Some other backends (reefnet, uwatec, etc) also needs the time from host clock, so that goes into yet another file.
For the cochran memory dump we could do something similar. The main advantage of using separate files (instead of pre-pending the extra data), is that you don't have to mess with an additional offset when looking at the memory dump with a hex editor. A memory address will map directly to the same file offset. Nice and easy :-)
If you're interested in the source code for my libdivecomputer simulator, then let me know and I'll package it for you.
I would be interested.
I have uploaded the source code and pre-compiled binaries to the libdivecomputer website. You can find them here:
http://libdivecomputer.org/tmp/
The 000?-*patch files is a patch series against a fairly recent libdivecomputer version (134da18190b5ea1581d789564979e3e4c73cd243 to be precise). The simulator.tar.gz is the corresponding full source tree.
Currently, the simulator expects two files. The main file (e.g. emc20.bin), which you pass on the commandline, is the memory dump. This is the data downloaded with the read command, ranging from memory address 0 to the end. The second file contains the id, misc and config blocks, all concatenated to a single file. This file should be named exactly the same as the memory dump, but with an extra ".header" suffix appended (e.g. emc20.bin.header). The simulator will load this file automatically when present.
I have attached the scripts I used to assemble a memory dump from the commander and emc20 data files I received from you.
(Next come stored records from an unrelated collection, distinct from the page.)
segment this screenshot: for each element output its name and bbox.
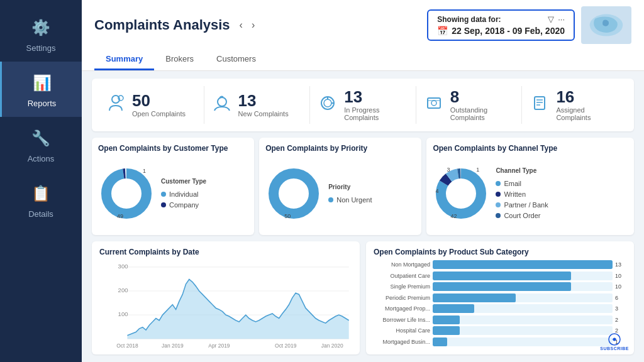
donut2-legend-title: Priority — [328, 184, 372, 190]
legend-label-email: Email — [504, 180, 521, 187]
more-options-icon[interactable]: ··· — [558, 14, 565, 24]
kpi-assigned-complaints: 16 Assigned Complaints — [522, 86, 628, 124]
nav-next-button[interactable]: › — [248, 18, 258, 32]
tab-summary[interactable]: Summary — [94, 49, 154, 70]
actions-icon: 🔧 — [28, 126, 53, 151]
date-filter-box[interactable]: Showing data for: ▽ ··· 📅 22 Sep, 2018 -… — [427, 9, 575, 41]
page-title: Complaints Analysis — [94, 17, 230, 33]
assigned-complaints-icon — [530, 93, 551, 118]
bar-chart-card: Open Complaints by Product Sub Category … — [366, 241, 634, 354]
svg-point-5 — [324, 99, 331, 107]
sidebar-label-actions: Actions — [28, 154, 55, 163]
header-top: Complaints Analysis ‹ › Showing data for… — [94, 6, 631, 44]
calendar-icon: 📅 — [437, 26, 448, 36]
donut3-body: 3 1 4 42 Channel Type Email Writt — [433, 156, 628, 230]
bar-label-5: Borrower Life Ins... — [374, 317, 430, 323]
bar-track-2 — [433, 282, 613, 291]
kpi-new-info: 13 New Complaints — [238, 92, 289, 118]
date-filter-icons: ▽ ··· — [548, 14, 565, 24]
legend-label-individual: Individual — [169, 190, 198, 198]
legend-court-order: Court Order — [496, 212, 548, 219]
kpi-new-label: New Complaints — [238, 110, 289, 118]
reports-icon: 📊 — [30, 70, 55, 96]
donut2-svg-wrap: 50 — [265, 165, 322, 222]
bar-track-3 — [433, 293, 613, 302]
kpi-open-number: 50 — [132, 92, 186, 109]
line-chart-svg: 300 200 100 Oct 2018 Jan 2019 — [99, 260, 352, 349]
header-right: Showing data for: ▽ ··· 📅 22 Sep, 2018 -… — [427, 6, 631, 44]
bar-value-0: 13 — [615, 261, 626, 268]
bar-label-0: Non Mortgaged — [374, 261, 430, 268]
bar-row-4: Mortgaged Prop... 3 — [374, 304, 626, 313]
kpi-assigned-label: Assigned Complaints — [556, 106, 620, 121]
header: Complaints Analysis ‹ › Showing data for… — [82, 0, 644, 71]
sidebar-label-reports: Reports — [28, 99, 57, 108]
tab-customers[interactable]: Customers — [205, 49, 267, 70]
legend-dot-written — [496, 192, 501, 197]
sidebar-item-actions[interactable]: 🔧 Actions — [0, 117, 82, 172]
bar-label-3: Periodic Premium — [374, 295, 430, 301]
donut-priority: Open Complaints by Priority 50 Priority … — [259, 138, 421, 235]
donut1-svg — [98, 165, 155, 222]
kpi-inprogress-complaints: 13 In Progress Complaints — [310, 86, 416, 124]
svg-rect-6 — [428, 98, 440, 108]
svg-text:Oct 2019: Oct 2019 — [275, 343, 297, 349]
bar-track-1 — [433, 272, 613, 280]
legend-company: Company — [161, 201, 206, 209]
bar-fill-1 — [433, 272, 571, 280]
bar-chart-body: Non Mortgaged 13 Outpatient Care 10 Sing… — [374, 260, 626, 348]
bar-track-4 — [433, 304, 613, 313]
donut3-val-42: 42 — [450, 213, 457, 219]
bar-fill-3 — [433, 293, 516, 302]
svg-point-3 — [218, 97, 226, 106]
inprogress-complaints-icon — [318, 93, 339, 118]
bar-track-7 — [433, 337, 613, 346]
details-icon: 📋 — [28, 181, 53, 206]
bar-value-2: 10 — [615, 283, 626, 290]
bar-value-4: 3 — [615, 305, 626, 312]
donut2-val-bottom: 50 — [284, 213, 291, 219]
bar-label-1: Outpatient Care — [374, 273, 430, 279]
donut1-svg-wrap: 1 49 — [98, 165, 155, 222]
subscribe-badge[interactable]: SUBSCRIBE — [600, 332, 629, 351]
kpi-assigned-info: 16 Assigned Complaints — [556, 89, 620, 121]
svg-point-7 — [431, 101, 436, 106]
svg-text:Apr 2019: Apr 2019 — [208, 343, 230, 349]
sidebar-item-reports[interactable]: 📊 Reports — [0, 62, 82, 117]
legend-label-nonurgent: Non Urgent — [336, 196, 372, 204]
legend-dot-individual — [161, 192, 166, 197]
new-complaints-icon — [212, 93, 233, 118]
kpi-inprogress-label: In Progress Complaints — [344, 106, 408, 121]
svg-text:100: 100 — [118, 310, 128, 317]
donut3-title: Open Complaints by Channel Type — [433, 144, 628, 153]
legend-written: Written — [496, 190, 548, 198]
donut3-svg-wrap: 3 1 4 42 — [433, 165, 489, 222]
bar-fill-0 — [433, 260, 613, 269]
nav-prev-button[interactable]: ‹ — [236, 18, 246, 32]
map-svg — [584, 8, 628, 43]
kpi-new-complaints: 13 New Complaints — [204, 86, 311, 124]
bar-fill-6 — [433, 326, 460, 335]
bar-track-5 — [433, 315, 613, 324]
bar-fill-4 — [433, 304, 474, 313]
kpi-outstanding-info: 8 Outstanding Complaints — [450, 89, 514, 121]
legend-dot-email — [496, 181, 501, 186]
kpi-assigned-number: 16 — [556, 89, 620, 105]
svg-text:300: 300 — [118, 263, 128, 270]
main-content: Complaints Analysis ‹ › Showing data for… — [82, 0, 644, 362]
bar-value-1: 10 — [615, 273, 626, 279]
subscribe-icon — [608, 332, 621, 346]
legend-dot-partner — [496, 202, 501, 207]
sidebar-item-settings[interactable]: ⚙️ Settings — [0, 6, 82, 62]
kpi-inprogress-info: 13 In Progress Complaints — [344, 89, 408, 121]
content-area: 50 Open Complaints 13 New Complaints 1 — [82, 71, 644, 362]
svg-point-34 — [613, 338, 616, 341]
svg-rect-8 — [535, 97, 545, 109]
svg-text:Jan 2020: Jan 2020 — [321, 343, 343, 349]
filter-icon[interactable]: ▽ — [548, 14, 554, 24]
donut3-val-4: 4 — [435, 188, 438, 194]
bar-label-4: Mortgaged Prop... — [374, 305, 430, 312]
bar-row-2: Single Premium 10 — [374, 282, 626, 291]
tab-brokers[interactable]: Brokers — [154, 49, 205, 70]
sidebar-item-details[interactable]: 📋 Details — [0, 172, 82, 228]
Is it possible to install the Analyst software on my side, and make it talk to the simulator, or load the corresponding CAN files? That would help a lot. But I can only find a demo version, which seems to have the communication disabled
The software is an extra charge (with cable) and I recall but it seemed to call home to authorize or log an activation.
Do you want screen dumps? I can also run a USB log and export to CSV. The file would include lots of collateral data but it's parseable. The CAN files are weaklly encrypted and I finished and submitted the Subsurface code to read CAN files. The CAN file contains log entries followed by the dive sample data in raw format. Since the addresses in the log don't apply to the relocated sample data my code uses something similar to corrupt dive parsing.
For the parsing it's always very helpful to be able to work directly with the official application. In most cases, screenshots are not really helpful, because you can't really explore the data. The ideal solution would be if we can get the Analyst software to talk to the simulator and feed it a memory dump. This has the additional benefit that you can tamper with the data, and observe the effect. But if that's not possible, an alternative would to just send the CAN files. Assuming I can load those in the demo version of course.